UNC grad invents waterless, odorless toilet

UNC grad invents waterless, odorless toilet (Image 1)

It’s a global dilemma and something we take for granted every day, using the bathroom. And for some people living in areas where water is considered a premium, the question is how to improve sanitation issues. 

Liz Morris, a University of North Carolina graduate, may have the answer. Morris is the founder of Sanitation Creations and the creator of the Dungaroo, a mechanical and waterless commode and is designed to be fitted in a port-a-potty or for RVs and boats. 

“Places where water isn’t common, it’s a way to have a clean hygienic flush and a toilet experience and an odorless experience without having to cart around water,” says Morris.

Instead of using water, the Dungaroo uses a bag. The bags collect the waste, and then you step on the pedal, which turns the wheels and seals the used bag.
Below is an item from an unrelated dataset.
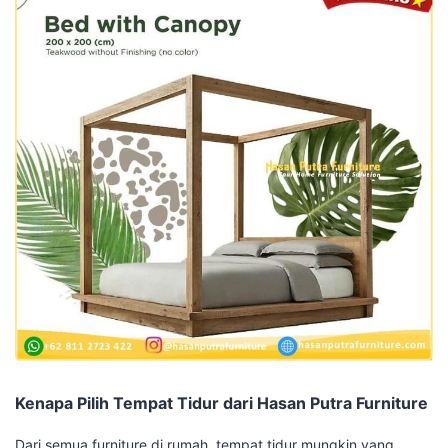
Kenapa Pilih Tempat Tidur dari Hasan Putra Furniture
Dari semua furniture di rumah, tempat tidur mungkin yang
A new bag then replaces the old one. 

“You actually don’t have to interact with the bag. For the user it’s just a normal bathroom experience,” claims Morris. “The waste is sealed away.” 

Each bag is lined with an antimicrobial agent.

“The poop doesn’t go away, but the bad things that cause disease goes away so it treats the waste without wastewater treatment,” says Morris. 

Morris says her goal is to sell the Dungaroo domestically to help pay to put these waterless toilets in the poorest villages around the world. 

David Schaad, a professor at Duke University, organizes humanitarian trips abroad to Asia, South American and Africa. In these areas, many people are forced to relieve themselves in open fields or pit latrines, which are basically holes that are between 15 to 50 feet deep. 

Schaad believes a waterless toilet for people living in these developing countries is important.

“You’re carrying water to drink; you’re not carrying water to flush your toilets,” says Schaad.

“So a waterless toilet is really key.”

Morris’ Dungaroo could be that key. Morris says people can burn the waste in the bags for methane gas, which can provide energy as well as a nutrient-rich fertilizer.

“We’re about six months away from being able to sit on a Dungaroo, use it, and enjoy it,” says Morris.